AI predicts transition states with exceptional precision

A new AI model, React-OT, could revolutionise computational chemistry by predicting transition states with remarkable accuracy, all while completing the task in under a second and using far less computational power than conventional methods.

‘Think of a chemical reaction as hiking across a landscape of mountains and valleys,’ explains corresponding author Yuanqi Du of Cornell University. ‘The transition state is a saddle point – the lowest point along a high mountain ridge that connects two valleys. Finding it is hard because it’s a very unstable spot: take even a small step in one direction and you’ll fall down into one valley.’

Transition states are notoriously elusive, existing for just femto- or picoseconds before vanishing. ‘Only ultrafast spectroscopy can capture a few examples,’ says Chenru Duan at the Massachusetts Institute of Technology, another corresponding author. Yet understanding transition states is crucial as they define the energy barrier between reactants and products, shaping both the mechanism and speed of a reaction.

Traditionally, chemists have predicted transition states by calculating the minimum energy pathway – a kind of energetic bridge between reactants and products. This involves tracing the most likely route a chemical system will take from start to finish. When scientists only know the structures of the starting molecules and products, they use computational methods to estimate the reaction path. While these methods are valuable, ‘these calculations typically require thousands of energy and force evaluations, making them highly time-consuming’, says Du.

 A new approach

To tackle the problem, Du, Duan and colleagues developed a new computational method that uses a type of generative AI known as a diffusion model. These models work by adding noise to training data and then learning how to reverse the process, effectively reconstructing the original input step by step.

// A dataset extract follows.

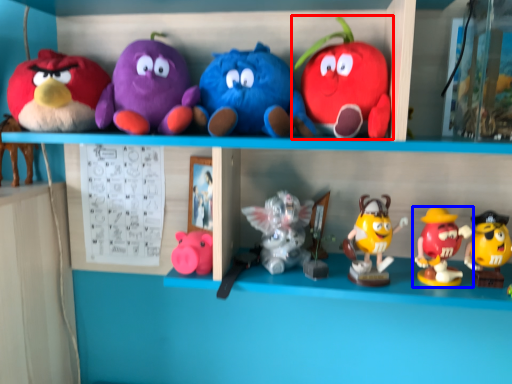 Question: Which object appears farthest to the camera in this image, toy (highlighted by a red box) or toy (highlighted by a blue box)?

Choices:
 (A) toy
 (B) toy

Answer: (B)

‘Instead of using Gaussian noise as the initial guess for transition states, React-OT employs linear interpolation of reactants and products, akin to the educated initial guesses used in classical optimisation methods,’ explains Guan-Horng Liu at the Georgia Institute of Technology, also a corresponding author. ‘We then train a flow model that smoothly and deterministically transports samples from these educated guesses to the transition states.’

React-OT was tested on a publicly available dataset containing just over 10,000 diverse organic reactions and pairs of reactants, transition states and products. ‘No surprise, we got state-of-the-art results,’ says Duan. ‘But we did not stop there. We pushed React-OT to study a real-world reaction network problem: the decomposition of γ-ketohydroperoxide.’

The team found React-OT was not only highly accurate, but incredibly fast. ‘The improvements seem impressive,’ comments Timothy Jenkins at the Technical University of Denmark who was not involved in the study. ‘Most existing methods … use quantum chemistry, which is accurate but very slow. Where other methods might take minutes to hours per molecule, React-OT does it in under a second.’

React-OT builds on an earlier model, OA-ReactDiff, created by Duan in 2023. ‘OA-ReactDiff achieves impressive performance in predicting [an] accurate transition state,’ he says. ‘However, it carries the stochastic character of diffusion models, meaning that we do not get a deterministic answer. This drove us mad because chemistry is precise science.’

Taking prediction to the next level

The breakthrough came when Duan encountered a study by Guan, who was using a mathematical technique called optimal transport in image generation, and realised this was exactly what he needed to take OA-ReactDiff to the next level. ‘Instead of transforming Gaussian noise to target distribution, we need to start with an educated guess from chemistry, then do optimal transport to the target,’ Duan explains. The result was React-OT – an AI model up to 1000 times faster at identifying transition states, without sacrificing accuracy. ‘A straight comparison for single transition state structure generation would conclude that React-OT is 60% more accurate with a 20-fold speedup,’ adds Duan.

‘These are important improvements, especially when this type of method is used to solve real-world problems, like multi-step chemical reactions or even protein folding,’ comments Kari Laasonen at Aalto University, who was not involved in the study. ‘The training dataset is much larger than in previous studies, and this is important for good predictability. It will be very interesting to see how React-OT will perform in complex chemical applications.’

‘Right now, it solves a focused problem,’ adds Jenkins. ‘But the approach is general enough to expand. The principles behind React-OT could eventually find use in modelling conformational changes in biomolecules or in designing catalytic proteins that guide reactions through specific transition states.’

The researchers see generative AI as a powerful tool for reimagining chemical discovery – shifting from traditional screening to actively exploring and programming chemical reactions. ‘Generative AI provides [a new way of thinking] about how chemistry can be done,’ concludes Duan. ‘Instead of just screening the vast space of chemical reactions, we can now truly explore.’